Adapted from one of CAR Hoare's master classes.
Work through the examples of the use of the CSP meta-language from lectures, then attempt the following exercises.
1.1. Bank Accounts
Each customer of a bank first opens an account. He or she then makes any number of deposits and withdrawals, and finally terminates his/her account. Let us initially ignore the amount of each deposit or withdrawal, and not worry whether the account is in credit or debit. The alphabet of the account is therefore:
α ACC = {open, deposit, withdraw, terminate}
Construct the process ACC.
1.2. Coinstack
A stack of coins contains up to 30 pennies, which may be removed one at a time by the action out1p, until the stack is empty. At any time the number of coins may be brought up again to its maximum of 30 by the single action refill1. Construct the process ST1P, with
α ST1P = {out1p, refill1}
Hint: use mutual recursion to define Stn as the behaviour of the stack containing n coins.
1.3. The Ruritanian Army
The Ruritanian Army has only three ranks: Private, Captain and General. On enlisting, a soldier becomes a Private, and on promotion attains the next higher rank. A soldier at any rank may attend any number of courses. All soldiers enrolled on a course complete it successfully.

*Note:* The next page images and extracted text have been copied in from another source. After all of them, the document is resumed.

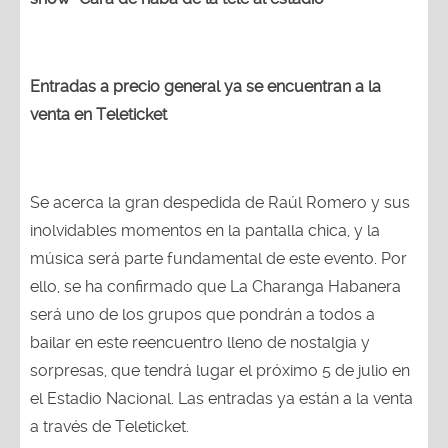
Entradas a precio general ya se encuentran a la
venta en Teleticket
Se acerca la gran despedida de Raúl Romero y sus
inolvidables momentos en la pantalla chica, y la
música será parte fundamental de este evento. Por
ello, se ha confirmado que La Charanga Habanera
será uno de los grupos que pondrán a todos a
bailar en este reencuentro lleno de nostalgia y
sorpresas, que tendrá lugar el próximo 5 de julio en
el Estadio Nacional. Las entradas ya están a la venta
a través de Teleticket.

Thus
α SOLDIER = {enlist, enrol, complete, promote}
Construct the process SOLDIER, taking advantage of the simplification that no soldier is promoted while on a course.

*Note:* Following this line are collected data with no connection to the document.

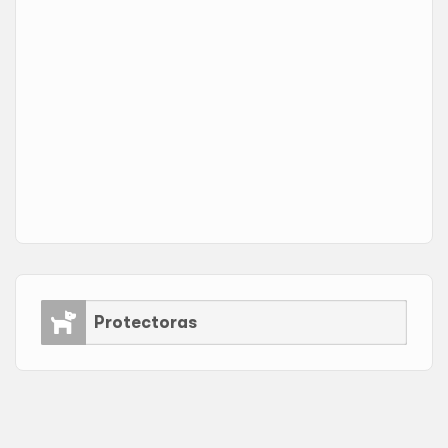
Protectoras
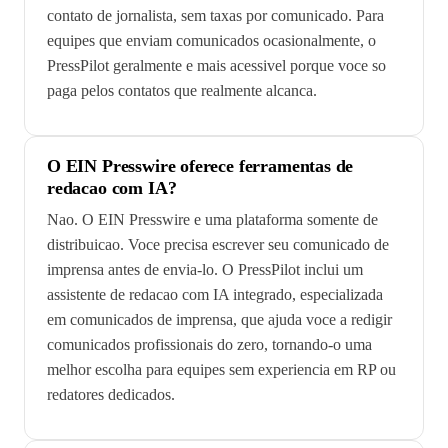
contato de jornalista, sem taxas por comunicado. Para
equipes que enviam comunicados ocasionalmente, o
PressPilot geralmente e mais acessivel porque voce so
paga pelos contatos que realmente alcanca.
O EIN Presswire oferece ferramentas de
redacao com IA?
Nao. O EIN Presswire e uma plataforma somente de
distribuicao. Voce precisa escrever seu comunicado de
imprensa antes de envia-lo. O PressPilot inclui um
assistente de redacao com IA integrado, especializada
em comunicados de imprensa, que ajuda voce a redigir
comunicados profissionais do zero, tornando-o uma
melhor escolha para equipes sem experiencia em RP ou
redatores dedicados.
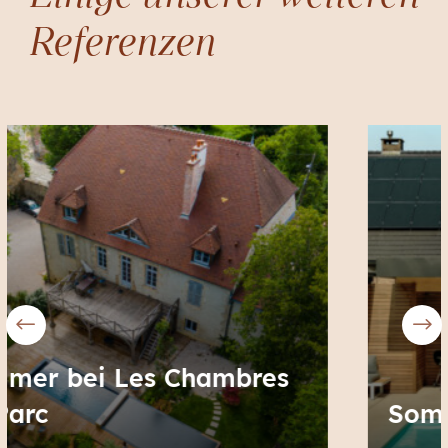
Referenzen
Sommer bei Helena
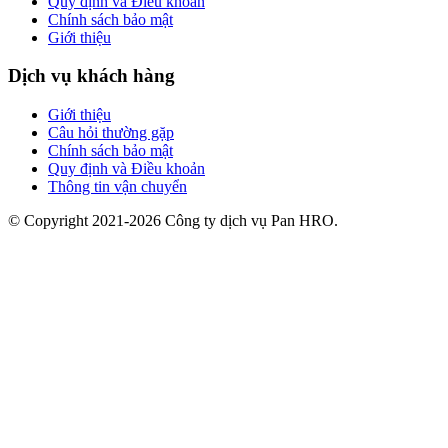
Quy định và Điều khoản
Chính sách bảo mật
Giới thiệu
Dịch vụ khách hàng
Giới thiệu
Câu hỏi thường gặp
Chính sách bảo mật
Quy định và Điều khoản
Thông tin vận chuyển
© Copyright 2021-2026 Công ty dịch vụ Pan HRO.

1.4. Change Giving Machine
A machine with alphabet {in5p, out2p, out1p} repeatedly gives change for 5p. The customer may choose any combination of sequences of 2p and 1p coins, provided the total value equals 5p. Construct the process CH to behave as described above.

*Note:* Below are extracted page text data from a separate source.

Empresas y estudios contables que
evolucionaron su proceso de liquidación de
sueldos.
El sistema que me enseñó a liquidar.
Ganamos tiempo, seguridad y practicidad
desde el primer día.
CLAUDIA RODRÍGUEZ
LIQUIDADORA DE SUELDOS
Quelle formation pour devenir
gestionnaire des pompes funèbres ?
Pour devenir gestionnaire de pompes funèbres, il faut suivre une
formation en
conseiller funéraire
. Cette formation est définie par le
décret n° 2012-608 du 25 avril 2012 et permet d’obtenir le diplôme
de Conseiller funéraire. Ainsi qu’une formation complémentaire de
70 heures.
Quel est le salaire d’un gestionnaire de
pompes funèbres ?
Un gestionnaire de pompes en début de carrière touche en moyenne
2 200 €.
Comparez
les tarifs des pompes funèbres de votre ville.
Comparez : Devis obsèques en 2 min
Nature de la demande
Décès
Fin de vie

Warning: the first events on either side of | must be different.
1.5. VMS 3 (vending machine)
The process VMS3 behaves like VMS2 (see lecture notes) except that it will accept up to three coins extra, after which it will dispense up to three chocolates.
1.6. Hedges
(1) Construct a process with alphabet {up, right} which represents the movement of a COUNTER on the board shown in the figure below, where the thick lines denote hedges through which the counter cannot move.
(2) Add to the board the minimum number of hedges that will ensure that the counter can always reach the top right-hand corner of the board, but with minimum restriction of the movement of the counter. Make the corresponding changes to the definition of your process.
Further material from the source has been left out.